Success criteria — specific, measurable condition for answering "yes"
Leniency guidance (when appropriate) — "Be lenient...", "Answer 'yes' if at least..."

Important clarifications to include when relevant:

Distinguish between parallel tool CALLS vs batched requests in one call
Specify minimum thresholds (e.g., "at least 4 of 5", "roughly 30-50")
Clarify what counts (e.g., "each URL in the requests array counts as a separate page")
State default answer when evidence is ambiguous (e.g., "benefit of the doubt → yes")

3.5 Negative Checks

For each scope, also generate negative judgements — things that should NOT happen:

In checklist scope: assessment-only artifacts should NOT appear
In assessment scope: checklist-only artifacts should NOT appear
Across all scopes: forbidden behaviors (e.g., parallel calls when sequential is required)

Phase 4: Present Judgements to User

Present the generated judgements grouped by scope with clear section headers:

## Generated Judgements

### Scope: all (7 judgements)
| # | Name | Check |
|---|------|-------|
| 1 | skill-invoked | Skill was loaded from .claude/skills/ |
| 2 | sequential-mcp-calls | MCP calls are sequential, not parallel |
| ... | ... | ... |

### Scope: checklist (2 judgements)
| # | Name | Check |
|---|------|-------|
| 1 | file-naming-convention | Output file follows naming pattern |
| ... | ... | ... |

### Scope: assessment (8 judgements)
| ... | ... | ... |

Total: 17 judgements across 3 scopes.

Does this look right? Should I add, remove, or modify any judgement?

Wait for user confirmation. Iterate if the user requests changes.

Phase 5: Write / Update YAML

Once approved, write the output:

If an existing YAML config was provided:

Replace only the judge_definitions: section. Preserve all other fields (name, prompt, skills, timeout_seconds, environment, etc.) exactly as they are.

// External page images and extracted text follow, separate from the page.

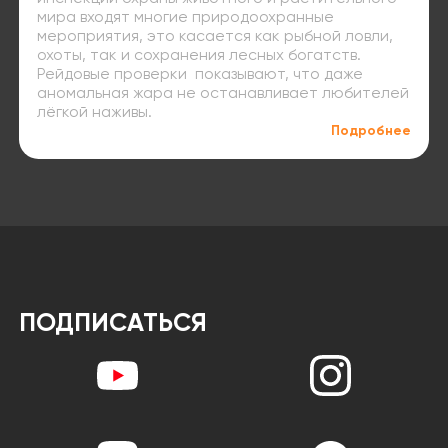
мира входят многие природоохранные
мероприятия, это касается как рыбной ловли,
охоты, так и сохранения лесных богатств.
Рейдовые проверки показывают, что даже
аномальная жара не останавливает любителей
лёгкой наживы.
Подробнее
ПОДПИСАТЬСЯ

Add the standard scope comment block above judge_definitions::

# ==============================================================
# Judge Definitions
#
# scope values:
#   all        — runs in all test scenarios
#   {scope1}   — only when test_scope={scope1}
#   {scope2}   — only when test_scope={scope2}
# ==============================================================
judge_definitions:

If no existing YAML was provided:

Generate a complete YAML config file. Ask the user for:

name — test run name
project_dir — temp project directory name
prompt — default prompt for the test
test_scope — default scope to use

Use sensible defaults from the skill directory name for the rest. See references/yaml-config-spec.md for the full config structure.

File naming: {skill-name}.yaml placed in the appropriate tests/configs/ directory.

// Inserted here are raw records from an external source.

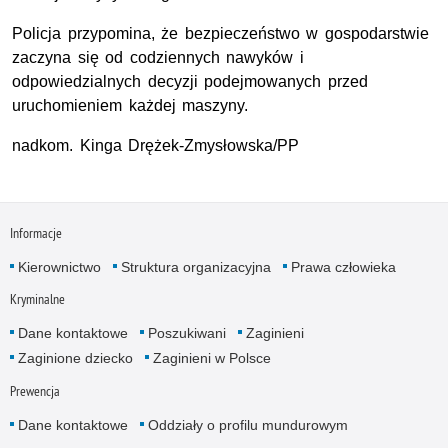
Policja przypomina, że bezpieczeństwo w gospodarstwie
zaczyna się od codziennych nawyków i
odpowiedzialnych decyzji podejmowanych przed
uruchomieniem każdej maszyny.
nadkom. Kinga Drężek-Zmysłowska/PP
Informacje
Kierownictwo
Struktura organizacyjna
Prawa człowieka
Kryminalne
Dane kontaktowe
Poszukiwani
Zaginieni
Zaginione dziecko
Zaginieni w Polsce
Prewencja
Dane kontaktowe
Oddziały o profilu mundurowym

After writing, inform the user of the file path and remind them:

They can override test_scope and prompt from the CLI
Empty environment values won't override existing env vars
Judges with scope: all always run

Important Guidelines

Be exhaustive: Extract every testable behavior from the skill. It's better to have too many judgements than to miss an important check. The user can always remove extras.
One point per judgement: Never combine multiple checks. If you're tempted to use "and" in a question, split it into two judgements.
Write for an LLM judge: The question will be answered by an LLM reading a raw MLflow trace (JSON with tool calls and responses). Be explicit about where to find evidence in the trace.
Include thresholds: When the skill specifies numbers (e.g., "5 search queries", "30-50 items", "at least 3 per category"), encode those in the judgement.
Respect language: Write judgement questions in English (they are consumed by an LLM judge, not shown to end users). But interact with the user in their language.
Preserve existing work: When updating an existing YAML, review current judgements first. Keep well-written ones, improve weak ones, add missing ones.